** Problem description **
Where a record contains a picture, omit it; otherwise reproduce the listing exactly.

** Materials provided **

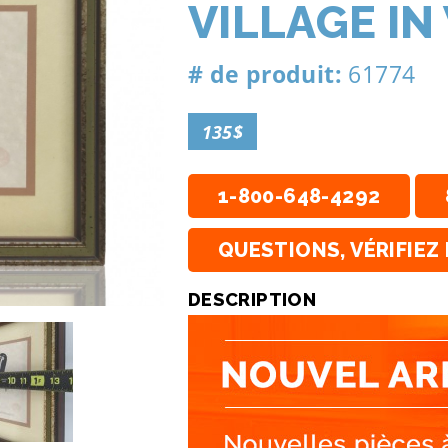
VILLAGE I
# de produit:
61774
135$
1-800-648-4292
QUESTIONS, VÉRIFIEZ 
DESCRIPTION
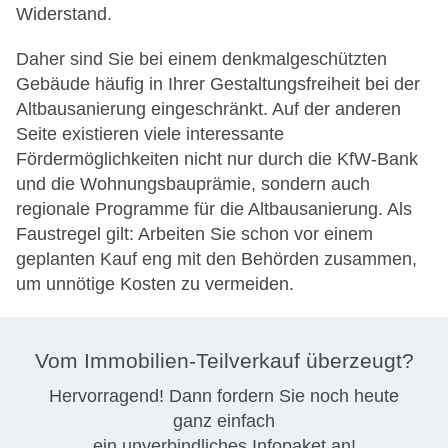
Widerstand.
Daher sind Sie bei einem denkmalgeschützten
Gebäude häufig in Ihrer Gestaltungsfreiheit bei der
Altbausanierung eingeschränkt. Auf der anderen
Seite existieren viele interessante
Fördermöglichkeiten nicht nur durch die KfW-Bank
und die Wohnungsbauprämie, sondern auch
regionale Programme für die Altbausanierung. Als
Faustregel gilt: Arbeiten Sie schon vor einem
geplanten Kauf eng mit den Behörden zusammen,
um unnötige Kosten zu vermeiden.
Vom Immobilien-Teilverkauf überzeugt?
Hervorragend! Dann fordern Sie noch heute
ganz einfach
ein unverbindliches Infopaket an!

** Written response **
VILLAGE I
# de produit:
61774
135$
1-800-648-4292
QUESTIONS, VÉRIFIEZ 
DESCRIPTION
Widerstand.
Daher sind Sie bei einem denkmalgeschützten
Gebäude häufig in Ihrer Gestaltungsfreiheit bei der
Altbausanierung eingeschränkt. Auf der anderen
Seite existieren viele interessante
Fördermöglichkeiten nicht nur durch die KfW-Bank
und die Wohnungsbauprämie, sondern auch
regionale Programme für die Altbausanierung. Als
Faustregel gilt: Arbeiten Sie schon vor einem
geplanten Kauf eng mit den Behörden zusammen,
um unnötige Kosten zu vermeiden.
Vom Immobilien-Teilverkauf überzeugt?
Hervorragend! Dann fordern Sie noch heute
ganz einfach
ein unverbindliches Infopaket an!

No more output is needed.